И Франсуа получил в подарок замечательную кинокамеру. Какое-то время он был вне себя от радости, но потом к нему снова вернулась тоска по Кермолу. Ведь камера всего лишь фиксирует то, что происходит вокруг, а если вокруг скукотища, к чему тогда камера, даже самая прекрасная? И что интересного может быть в городе на водах? Без Козыря заранее решил, что Шатель-Гюйон не достоин ни одного сантиметра пленки.

Однако горы были прекрасны, как и соборы, окруженные трогательными лужайками. Любитель прогулок нашел бы здесь великое множество тайных тропинок. И Без Козыря часто хотелось навести объектив камеры то на ручеек, вьющийся между деревьями, то на живописные развалины в зарослях цветущих кустарников, то на тропинку, убегающую в долину.

Вечерами мадам Робьон спрашивала его:

— Ну как, заснял что-нибудь интересное?

— Нет, тут все так банально. Эти места годятся только для почтовых открыток.

— Но в Бретани было то же самое, Франсуа.

— Ничего подобного! Там был ветер!

— Мне бы не хотелось, чтобы ты скучал.

— Не волнуйся, мама.

Но отец — отец все понимал. Он видел, что Франсуа заранее настроился все критиковать, и с улыбкой смотрел, как его сын спускается по проспекту Барадюк с видом скучающего туриста с камерой через плечо, снисходительно озирающего окружающий пейзаж.

— Знаешь, — говорила мадам Робьон мужу, — кажется, напрасно мы его сюда привезли.

— Ничего, освоится, — отвечал адвокат. — Когда мне было столько же лет, сколько ему, со мной тоже было непросто. В пятнадцать лет самолюбие — это своего рода болезнь.

Без Козыря мечтал, забившись в уголок машины. Доктор Доден все болтал и болтал. Коллекция Руайера, коллекция Руайера… Неужели больше не о чем поговорить? Старый зануда!

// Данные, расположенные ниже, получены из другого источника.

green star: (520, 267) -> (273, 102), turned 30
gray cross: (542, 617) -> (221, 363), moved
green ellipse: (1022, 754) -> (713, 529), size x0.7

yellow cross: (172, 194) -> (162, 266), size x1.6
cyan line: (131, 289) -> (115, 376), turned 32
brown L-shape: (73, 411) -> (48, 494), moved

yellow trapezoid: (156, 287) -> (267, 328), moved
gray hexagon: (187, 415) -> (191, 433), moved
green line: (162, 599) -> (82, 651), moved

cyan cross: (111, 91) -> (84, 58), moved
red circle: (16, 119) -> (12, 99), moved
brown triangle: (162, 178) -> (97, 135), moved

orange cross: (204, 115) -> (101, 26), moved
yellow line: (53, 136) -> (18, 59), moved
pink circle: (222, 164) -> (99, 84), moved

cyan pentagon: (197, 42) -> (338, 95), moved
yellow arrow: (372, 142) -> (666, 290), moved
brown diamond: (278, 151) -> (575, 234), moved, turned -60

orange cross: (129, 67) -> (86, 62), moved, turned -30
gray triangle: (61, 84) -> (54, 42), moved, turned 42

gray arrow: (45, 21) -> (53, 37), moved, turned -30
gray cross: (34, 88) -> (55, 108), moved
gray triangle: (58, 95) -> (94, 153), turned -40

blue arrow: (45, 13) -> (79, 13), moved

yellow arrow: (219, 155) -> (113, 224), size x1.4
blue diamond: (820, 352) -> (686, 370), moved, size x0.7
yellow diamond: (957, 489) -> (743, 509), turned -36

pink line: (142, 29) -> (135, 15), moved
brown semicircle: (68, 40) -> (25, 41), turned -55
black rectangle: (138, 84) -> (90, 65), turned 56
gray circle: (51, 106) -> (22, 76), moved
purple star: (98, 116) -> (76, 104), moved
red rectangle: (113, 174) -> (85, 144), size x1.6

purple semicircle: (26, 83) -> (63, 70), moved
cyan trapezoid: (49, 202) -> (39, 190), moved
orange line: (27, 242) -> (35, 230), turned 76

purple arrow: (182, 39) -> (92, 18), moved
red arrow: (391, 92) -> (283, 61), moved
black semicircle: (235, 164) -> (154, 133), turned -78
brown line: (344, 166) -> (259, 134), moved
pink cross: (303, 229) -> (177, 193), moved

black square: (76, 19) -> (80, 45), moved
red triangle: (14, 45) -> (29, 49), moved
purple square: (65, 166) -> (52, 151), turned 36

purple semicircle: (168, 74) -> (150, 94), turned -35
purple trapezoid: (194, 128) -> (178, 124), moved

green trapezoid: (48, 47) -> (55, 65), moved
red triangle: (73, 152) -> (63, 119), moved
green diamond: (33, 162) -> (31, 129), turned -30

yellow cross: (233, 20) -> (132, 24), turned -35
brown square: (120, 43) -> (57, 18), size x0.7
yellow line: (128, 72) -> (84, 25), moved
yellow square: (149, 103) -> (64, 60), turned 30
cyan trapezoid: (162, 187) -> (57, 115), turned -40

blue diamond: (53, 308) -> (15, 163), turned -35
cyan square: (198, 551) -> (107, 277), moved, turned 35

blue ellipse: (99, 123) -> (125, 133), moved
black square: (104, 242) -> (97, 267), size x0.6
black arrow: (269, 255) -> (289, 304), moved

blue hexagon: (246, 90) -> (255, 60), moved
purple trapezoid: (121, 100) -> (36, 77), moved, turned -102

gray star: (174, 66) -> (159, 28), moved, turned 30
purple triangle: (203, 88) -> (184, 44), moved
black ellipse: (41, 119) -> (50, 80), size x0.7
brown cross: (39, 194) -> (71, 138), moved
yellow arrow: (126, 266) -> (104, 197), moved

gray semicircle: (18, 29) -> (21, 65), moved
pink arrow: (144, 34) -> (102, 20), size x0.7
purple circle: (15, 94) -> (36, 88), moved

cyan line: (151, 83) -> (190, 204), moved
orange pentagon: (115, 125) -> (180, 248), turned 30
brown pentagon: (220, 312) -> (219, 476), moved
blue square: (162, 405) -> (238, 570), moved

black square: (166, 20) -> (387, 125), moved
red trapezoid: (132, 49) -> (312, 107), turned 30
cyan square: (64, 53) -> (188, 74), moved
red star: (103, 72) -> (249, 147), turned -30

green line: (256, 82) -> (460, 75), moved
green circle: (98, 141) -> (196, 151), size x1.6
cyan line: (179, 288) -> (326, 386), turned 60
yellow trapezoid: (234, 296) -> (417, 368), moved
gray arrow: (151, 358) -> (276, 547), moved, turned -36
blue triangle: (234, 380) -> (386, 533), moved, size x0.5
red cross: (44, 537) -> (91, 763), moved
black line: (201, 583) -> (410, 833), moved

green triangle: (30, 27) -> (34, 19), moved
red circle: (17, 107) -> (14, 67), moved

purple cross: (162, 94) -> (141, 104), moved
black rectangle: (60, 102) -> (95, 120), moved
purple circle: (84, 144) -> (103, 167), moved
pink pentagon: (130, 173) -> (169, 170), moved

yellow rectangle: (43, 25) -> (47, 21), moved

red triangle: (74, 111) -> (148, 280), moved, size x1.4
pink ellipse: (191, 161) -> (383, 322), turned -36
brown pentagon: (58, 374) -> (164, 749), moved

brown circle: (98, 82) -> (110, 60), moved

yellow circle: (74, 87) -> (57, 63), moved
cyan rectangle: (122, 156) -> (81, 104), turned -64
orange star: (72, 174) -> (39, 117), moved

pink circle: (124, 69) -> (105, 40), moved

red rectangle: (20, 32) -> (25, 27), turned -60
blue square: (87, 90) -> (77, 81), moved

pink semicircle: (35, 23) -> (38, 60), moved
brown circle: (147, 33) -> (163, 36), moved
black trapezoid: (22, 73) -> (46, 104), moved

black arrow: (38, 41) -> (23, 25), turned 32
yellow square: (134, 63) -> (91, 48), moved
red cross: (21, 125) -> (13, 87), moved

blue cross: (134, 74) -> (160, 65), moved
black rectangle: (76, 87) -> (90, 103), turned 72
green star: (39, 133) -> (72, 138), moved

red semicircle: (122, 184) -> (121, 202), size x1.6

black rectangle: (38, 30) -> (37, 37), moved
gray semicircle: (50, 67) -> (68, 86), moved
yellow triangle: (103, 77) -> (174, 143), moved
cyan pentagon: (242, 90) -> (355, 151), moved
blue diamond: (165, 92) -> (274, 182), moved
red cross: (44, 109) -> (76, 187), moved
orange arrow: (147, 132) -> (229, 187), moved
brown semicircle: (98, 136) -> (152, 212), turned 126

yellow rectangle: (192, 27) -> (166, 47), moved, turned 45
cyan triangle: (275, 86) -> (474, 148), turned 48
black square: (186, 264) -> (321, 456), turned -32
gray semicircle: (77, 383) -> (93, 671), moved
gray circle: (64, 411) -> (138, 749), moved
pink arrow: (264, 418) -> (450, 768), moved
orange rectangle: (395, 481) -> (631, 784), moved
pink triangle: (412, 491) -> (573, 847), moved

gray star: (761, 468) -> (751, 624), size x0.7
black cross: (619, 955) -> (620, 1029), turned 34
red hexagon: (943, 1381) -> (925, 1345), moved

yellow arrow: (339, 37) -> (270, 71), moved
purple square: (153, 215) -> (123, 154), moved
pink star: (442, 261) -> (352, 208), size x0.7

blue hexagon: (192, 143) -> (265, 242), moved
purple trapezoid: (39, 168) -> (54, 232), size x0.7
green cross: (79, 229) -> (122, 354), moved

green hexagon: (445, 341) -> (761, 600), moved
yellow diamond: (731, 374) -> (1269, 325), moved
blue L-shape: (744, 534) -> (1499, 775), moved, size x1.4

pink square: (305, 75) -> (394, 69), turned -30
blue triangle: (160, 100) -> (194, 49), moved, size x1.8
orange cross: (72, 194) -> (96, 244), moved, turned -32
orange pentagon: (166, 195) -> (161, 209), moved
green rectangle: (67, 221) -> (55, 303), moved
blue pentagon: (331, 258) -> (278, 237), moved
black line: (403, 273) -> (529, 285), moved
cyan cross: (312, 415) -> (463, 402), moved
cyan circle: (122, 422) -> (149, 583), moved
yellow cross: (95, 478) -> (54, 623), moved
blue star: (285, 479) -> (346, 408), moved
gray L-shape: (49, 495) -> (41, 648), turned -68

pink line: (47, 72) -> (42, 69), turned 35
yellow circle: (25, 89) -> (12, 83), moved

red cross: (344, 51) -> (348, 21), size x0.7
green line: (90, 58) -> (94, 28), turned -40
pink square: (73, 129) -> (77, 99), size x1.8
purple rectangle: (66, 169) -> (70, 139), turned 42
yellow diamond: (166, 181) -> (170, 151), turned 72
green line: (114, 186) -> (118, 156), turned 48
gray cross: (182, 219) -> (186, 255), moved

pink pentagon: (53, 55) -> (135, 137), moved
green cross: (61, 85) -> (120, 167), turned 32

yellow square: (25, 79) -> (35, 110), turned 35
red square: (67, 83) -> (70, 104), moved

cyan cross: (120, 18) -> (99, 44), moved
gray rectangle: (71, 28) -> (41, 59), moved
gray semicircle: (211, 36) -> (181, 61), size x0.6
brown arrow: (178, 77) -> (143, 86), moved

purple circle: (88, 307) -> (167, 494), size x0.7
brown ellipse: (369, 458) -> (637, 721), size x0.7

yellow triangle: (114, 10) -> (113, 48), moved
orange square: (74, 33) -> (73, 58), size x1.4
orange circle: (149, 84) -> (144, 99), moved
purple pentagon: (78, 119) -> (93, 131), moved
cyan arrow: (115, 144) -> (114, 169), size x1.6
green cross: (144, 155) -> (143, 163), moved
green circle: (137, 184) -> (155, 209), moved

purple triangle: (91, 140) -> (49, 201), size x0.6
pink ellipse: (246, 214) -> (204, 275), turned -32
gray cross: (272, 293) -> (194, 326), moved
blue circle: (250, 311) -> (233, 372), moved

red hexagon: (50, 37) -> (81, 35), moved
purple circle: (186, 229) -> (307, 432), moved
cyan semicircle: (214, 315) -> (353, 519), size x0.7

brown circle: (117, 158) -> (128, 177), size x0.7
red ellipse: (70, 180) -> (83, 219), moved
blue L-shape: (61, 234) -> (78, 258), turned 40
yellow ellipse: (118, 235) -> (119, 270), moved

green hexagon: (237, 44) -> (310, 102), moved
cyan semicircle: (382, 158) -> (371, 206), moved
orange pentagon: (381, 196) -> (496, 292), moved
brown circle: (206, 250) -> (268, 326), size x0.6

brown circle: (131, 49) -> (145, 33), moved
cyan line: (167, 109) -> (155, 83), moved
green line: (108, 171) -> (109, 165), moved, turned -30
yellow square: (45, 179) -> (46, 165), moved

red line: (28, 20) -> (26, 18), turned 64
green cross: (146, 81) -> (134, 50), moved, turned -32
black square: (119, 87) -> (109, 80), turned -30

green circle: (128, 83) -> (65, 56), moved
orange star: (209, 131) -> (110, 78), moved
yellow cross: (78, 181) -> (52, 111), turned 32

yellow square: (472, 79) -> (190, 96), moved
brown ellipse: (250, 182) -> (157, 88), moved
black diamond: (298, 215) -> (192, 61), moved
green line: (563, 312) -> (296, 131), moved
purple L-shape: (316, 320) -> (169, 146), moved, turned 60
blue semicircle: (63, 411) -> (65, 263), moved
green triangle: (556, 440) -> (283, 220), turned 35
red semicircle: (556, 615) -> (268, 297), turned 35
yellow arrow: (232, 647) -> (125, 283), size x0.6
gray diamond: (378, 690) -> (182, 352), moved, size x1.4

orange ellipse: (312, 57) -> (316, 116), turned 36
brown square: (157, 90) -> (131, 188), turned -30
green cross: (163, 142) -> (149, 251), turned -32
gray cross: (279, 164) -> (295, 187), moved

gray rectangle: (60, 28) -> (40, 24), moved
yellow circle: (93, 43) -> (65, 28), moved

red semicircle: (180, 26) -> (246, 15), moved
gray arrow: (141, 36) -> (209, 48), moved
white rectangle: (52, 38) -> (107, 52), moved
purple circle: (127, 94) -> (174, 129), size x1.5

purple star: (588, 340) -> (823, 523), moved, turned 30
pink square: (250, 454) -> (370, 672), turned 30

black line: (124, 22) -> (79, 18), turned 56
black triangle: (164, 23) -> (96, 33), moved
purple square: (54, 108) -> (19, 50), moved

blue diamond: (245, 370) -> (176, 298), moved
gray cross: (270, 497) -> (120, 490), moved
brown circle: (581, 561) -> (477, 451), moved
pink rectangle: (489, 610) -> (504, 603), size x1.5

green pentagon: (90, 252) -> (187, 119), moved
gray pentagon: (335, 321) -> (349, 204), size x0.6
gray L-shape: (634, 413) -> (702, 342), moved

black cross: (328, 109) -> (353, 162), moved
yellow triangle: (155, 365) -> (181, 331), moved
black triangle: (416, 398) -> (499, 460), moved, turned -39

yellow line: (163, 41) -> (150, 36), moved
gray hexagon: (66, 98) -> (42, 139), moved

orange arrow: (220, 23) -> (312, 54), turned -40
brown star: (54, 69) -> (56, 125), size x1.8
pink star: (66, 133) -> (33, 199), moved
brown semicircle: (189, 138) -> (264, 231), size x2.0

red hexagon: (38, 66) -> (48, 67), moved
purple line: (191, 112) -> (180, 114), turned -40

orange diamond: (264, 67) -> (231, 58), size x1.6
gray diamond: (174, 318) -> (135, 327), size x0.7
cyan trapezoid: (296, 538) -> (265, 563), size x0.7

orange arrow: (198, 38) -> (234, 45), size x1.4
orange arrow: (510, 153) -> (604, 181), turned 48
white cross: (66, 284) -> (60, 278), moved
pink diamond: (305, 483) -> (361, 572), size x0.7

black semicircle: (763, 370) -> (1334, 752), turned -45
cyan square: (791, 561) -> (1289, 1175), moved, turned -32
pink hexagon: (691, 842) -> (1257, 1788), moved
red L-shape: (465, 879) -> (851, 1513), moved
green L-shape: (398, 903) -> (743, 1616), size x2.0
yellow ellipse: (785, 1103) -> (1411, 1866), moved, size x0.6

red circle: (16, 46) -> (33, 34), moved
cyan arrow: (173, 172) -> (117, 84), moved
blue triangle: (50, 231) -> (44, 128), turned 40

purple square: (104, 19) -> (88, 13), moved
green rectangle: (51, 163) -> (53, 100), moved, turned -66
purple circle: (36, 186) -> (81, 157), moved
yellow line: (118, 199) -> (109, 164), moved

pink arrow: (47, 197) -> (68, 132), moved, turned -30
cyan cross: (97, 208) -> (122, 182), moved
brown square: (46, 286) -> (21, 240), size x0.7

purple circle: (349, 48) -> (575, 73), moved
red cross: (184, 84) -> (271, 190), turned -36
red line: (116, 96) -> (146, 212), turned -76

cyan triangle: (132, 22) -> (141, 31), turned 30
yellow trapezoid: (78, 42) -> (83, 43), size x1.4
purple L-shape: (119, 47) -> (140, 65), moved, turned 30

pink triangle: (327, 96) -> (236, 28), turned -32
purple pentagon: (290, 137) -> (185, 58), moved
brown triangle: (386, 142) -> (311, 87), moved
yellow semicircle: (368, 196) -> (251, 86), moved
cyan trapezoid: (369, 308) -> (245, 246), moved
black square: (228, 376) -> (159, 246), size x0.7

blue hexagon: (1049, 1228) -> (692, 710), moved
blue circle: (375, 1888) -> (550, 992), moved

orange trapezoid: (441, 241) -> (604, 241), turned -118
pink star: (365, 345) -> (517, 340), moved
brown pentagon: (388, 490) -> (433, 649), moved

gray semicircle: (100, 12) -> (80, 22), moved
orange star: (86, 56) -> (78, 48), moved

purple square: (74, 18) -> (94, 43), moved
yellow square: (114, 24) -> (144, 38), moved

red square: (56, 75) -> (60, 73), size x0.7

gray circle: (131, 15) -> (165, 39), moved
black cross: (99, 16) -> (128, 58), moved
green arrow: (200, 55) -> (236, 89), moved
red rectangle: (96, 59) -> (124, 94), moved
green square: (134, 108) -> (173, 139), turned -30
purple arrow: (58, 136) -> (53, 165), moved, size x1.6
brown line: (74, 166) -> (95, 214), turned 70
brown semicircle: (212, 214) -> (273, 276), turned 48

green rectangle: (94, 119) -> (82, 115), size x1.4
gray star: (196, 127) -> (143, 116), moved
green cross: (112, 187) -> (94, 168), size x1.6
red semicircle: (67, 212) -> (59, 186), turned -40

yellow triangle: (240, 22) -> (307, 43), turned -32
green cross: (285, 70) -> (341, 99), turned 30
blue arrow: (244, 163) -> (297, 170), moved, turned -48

Они проехали Вольвик. «Знаю, знаю, — усмехнулся про себя Франсуа. — Три тысячи триста жителей, пятьсот три метра над уровнем моря, рекомендуется посетить замок Турноэль в ущелье Анваль, достопримечательность — собор Черной Богоматери из Марсата. Отметка в путеводителе — две звездочки. Подумать только, а мой чудесный Кермол они удостоили всего одной!… Не хочу я никуда ехать. Не хочу, и точка!» Франсуа еще сильней вжался в сиденье, злясь на эту глупую прогулку, на пейзаж, на доктора, отца, а больше всего — на себя самого. «Да что же это со мной? — думал он. — Вроде бы мне не на что жаловаться, родители на меня не давят, я хожу куда хочу, у меня есть деньги. Может, я сам становлюсь занудой? Но ведь совсем недавно, в пасхальные каникулы, я был значительной персоной, я раскрыл в Кермоле настоящую тайну… А теперь превратился в отдыхающего. Слово-то какое противное! Удача улыбнулась мне — и ушла, оставив меня безутешным. Мне нужны приключения, и от этого меня никакие воды не излечат!»

— Это вон там, — сказал доктор. — Налево и сразу же направо.

Мэтр Робьон вынужден был сманеврировать: его машина была довольно длинная и немного тяжеловата на поворотах. И вот наконец они увидели Ла Шенэ…

Этот замок представлял собой одно из прекраснейших зданий XVII века, еще сохранившихся в Риоме. Простые строгие линии, полные благородства высокие окна, величественный подъезд… Все вместе было немного мрачновато, но благодаря своему саду, полному роз, гортензий и шалфея, замок казался праздничным.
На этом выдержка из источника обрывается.